Nur nicht aus Liebe weinen.
Nun, das tat Ragnilt ja auch nicht – heute nicht mehr. Was jetzt ihre Tränen fließen ließ, war ohnmächtiger Zorn, daß sie sich gegen die Überrumpelung nicht hatte wehren können.
War es wirklich nur Zorn allein? Ach, Ragnilt wußte es nicht. Sie wußte nur, daß jetzt ihre Selbstsicherheit dem Gatten gegenüber dahin war – weil der erzwungene Kuß in ihrem Herzen erneut die Saite klingen ließ, die einst so süß und zart geklungen wie eine Äolsharfe – und die eine rücksichtslose Hand so jäh zerriß.
»Nur wer die Liebe kennt, wem sie mit heißer Glut das Herz verbrennt, dem lacht auf Erden schon das Paradies, lockend und süß«, sangen die jungen Stimmen jetzt unten im Park – und süß klang die Geige dazu.
Danke für das Paradies!
Ragnilt sprang erbittert auf. Ich habe darin nur die Schlange kennengelernt, die blutende Wunden in mein Herz biß. Langsam vernarbten sie und sollen nicht wieder aufgerissen werden, dagegen wehre ich mich mit aller Kraft!

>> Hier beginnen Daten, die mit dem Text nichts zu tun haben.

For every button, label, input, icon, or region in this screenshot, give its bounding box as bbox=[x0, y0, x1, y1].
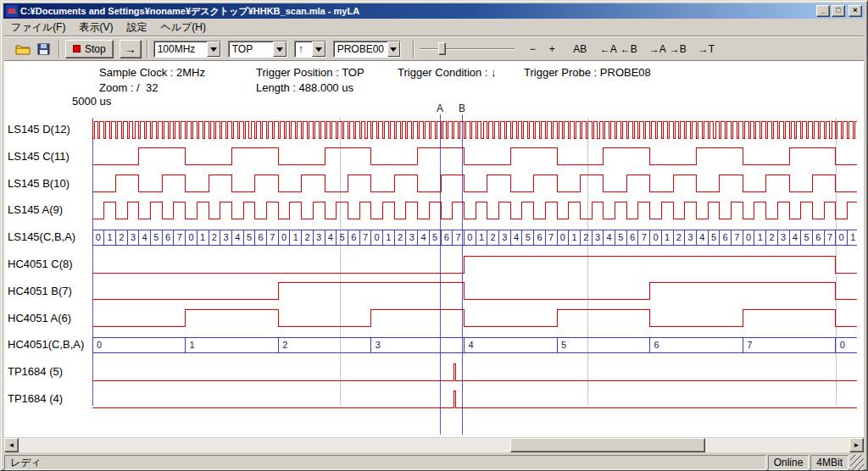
statusbar: レディ Online 4MBit bbox=[4, 455, 864, 470]
window-controls: _ □ × bbox=[816, 5, 862, 17]
jump-cursor-b-right-button[interactable]: →B bbox=[668, 40, 688, 58]
jump-cursor-a-right-button[interactable]: →A bbox=[648, 40, 668, 58]
toolbar-separator bbox=[413, 41, 415, 58]
sample-rate-select-value: 100MHz bbox=[154, 42, 207, 57]
chevron-down-icon[interactable] bbox=[387, 42, 400, 57]
trigger-probe-select-value: PROBE00 bbox=[334, 42, 387, 57]
trigger-edge-select[interactable]: ↑ bbox=[294, 41, 326, 58]
maximize-button[interactable]: □ bbox=[832, 5, 845, 17]
trigger-position-select[interactable]: TOP bbox=[228, 41, 287, 58]
app-window: C:¥Documents and Settings¥noname¥デスクトップ¥… bbox=[0, 0, 868, 471]
scroll-left-button[interactable]: ◄ bbox=[4, 438, 19, 452]
zoom-slider-track[interactable] bbox=[420, 48, 515, 50]
trigger-probe-readout: Trigger Probe : PROBE08 bbox=[524, 66, 651, 79]
sample-rate-select[interactable]: 100MHz bbox=[153, 41, 221, 58]
time-origin-label: 5000 us bbox=[72, 95, 111, 108]
chevron-down-icon[interactable] bbox=[273, 42, 287, 57]
scrollbar-thumb[interactable] bbox=[510, 438, 705, 452]
zoom-readout: Zoom : / 32 bbox=[99, 81, 158, 94]
chevron-down-icon[interactable] bbox=[312, 42, 326, 57]
minimize-button[interactable]: _ bbox=[816, 5, 830, 17]
menu-settings[interactable]: 設定 bbox=[120, 19, 153, 36]
menubar: ファイル(F)表示(V)設定ヘルプ(H) bbox=[4, 19, 864, 35]
stop-button[interactable]: Stop bbox=[65, 40, 114, 58]
sample-clock-readout: Sample Clock : 2MHz bbox=[99, 66, 205, 79]
menu-file[interactable]: ファイル(F) bbox=[4, 19, 72, 36]
stop-label: Stop bbox=[85, 43, 106, 55]
trigger-probe-select[interactable]: PROBE00 bbox=[333, 41, 401, 58]
trigger-condition-readout: Trigger Condition : ↓ bbox=[398, 66, 497, 79]
titlebar: C:¥Documents and Settings¥noname¥デスクトップ¥… bbox=[3, 3, 865, 19]
close-button[interactable]: × bbox=[849, 5, 862, 17]
menu-view[interactable]: 表示(V) bbox=[72, 19, 120, 36]
toolbar-separator bbox=[147, 41, 148, 58]
status-memory: 4MBit bbox=[810, 455, 849, 470]
jump-trigger-button[interactable]: →T bbox=[697, 40, 716, 58]
menu-help[interactable]: ヘルプ(H) bbox=[153, 19, 213, 36]
open-folder-icon bbox=[15, 43, 31, 55]
horizontal-scrollbar[interactable]: ◄ ► bbox=[4, 438, 864, 452]
toolbar-buttons: −+AB←A←B→A→B→T bbox=[523, 40, 716, 58]
cursor-ab-button[interactable]: AB bbox=[570, 40, 590, 58]
chevron-down-icon[interactable] bbox=[207, 42, 220, 57]
open-button[interactable] bbox=[13, 40, 33, 58]
length-readout: Length : 488.000 us bbox=[256, 81, 353, 94]
jump-cursor-a-left-button[interactable]: ←A bbox=[598, 40, 619, 58]
scroll-right-button[interactable]: ► bbox=[849, 438, 864, 452]
resize-grip[interactable] bbox=[850, 455, 864, 470]
menu-divider bbox=[4, 36, 864, 37]
zoom-in-button[interactable]: + bbox=[542, 40, 562, 58]
trigger-position-select-value: TOP bbox=[229, 42, 273, 57]
zoom-slider[interactable] bbox=[420, 41, 515, 58]
stop-icon bbox=[73, 45, 81, 53]
run-button[interactable]: → bbox=[120, 40, 142, 58]
window-title: C:¥Documents and Settings¥noname¥デスクトップ¥… bbox=[20, 5, 814, 18]
trigger-edge-select-value: ↑ bbox=[295, 42, 312, 57]
jump-cursor-b-left-button[interactable]: ←B bbox=[619, 40, 639, 58]
toolbar-combos: 100MHzTOP↑PROBE00 bbox=[153, 41, 408, 58]
zoom-out-button[interactable]: − bbox=[523, 40, 542, 58]
waveform-area bbox=[4, 62, 864, 437]
app-icon bbox=[6, 5, 18, 17]
zoom-slider-thumb[interactable] bbox=[438, 42, 446, 55]
toolbar-separator bbox=[58, 41, 60, 58]
save-floppy-icon bbox=[36, 42, 50, 56]
trigger-position-readout: Trigger Position : TOP bbox=[256, 66, 364, 79]
status-message: レディ bbox=[4, 455, 766, 470]
toolbar: Stop → 100MHzTOP↑PROBE00 −+AB←A←B→A→B→T bbox=[4, 38, 864, 59]
save-button[interactable] bbox=[33, 40, 53, 58]
status-online: Online bbox=[768, 455, 810, 470]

Auf dem Wege zum Ankleidezimmer verhielt sie jäh den Schritt; denn nebenan wurde die Tür geöffnet. Ragnilt löschte die kleine Lampe und sah bangklopfenden Herzens auf die breite Glastür, hinter der es jetzt hell wurde. Ob Trutz sie am Ende suchte, um sich zu entschuldigen?
Der doch nicht, verwarf sie jedoch wieder die absurde Idee. Soweit läßt der Mann sich doch nicht herab, zumal er in seinem Recht ist, daran gibt es nun mal nichts zu drehen und zu deuteln. Denn der Ehemann darf seine Frau küssen, so oft und so viel er will – darf sogar die Küsse erzwingen.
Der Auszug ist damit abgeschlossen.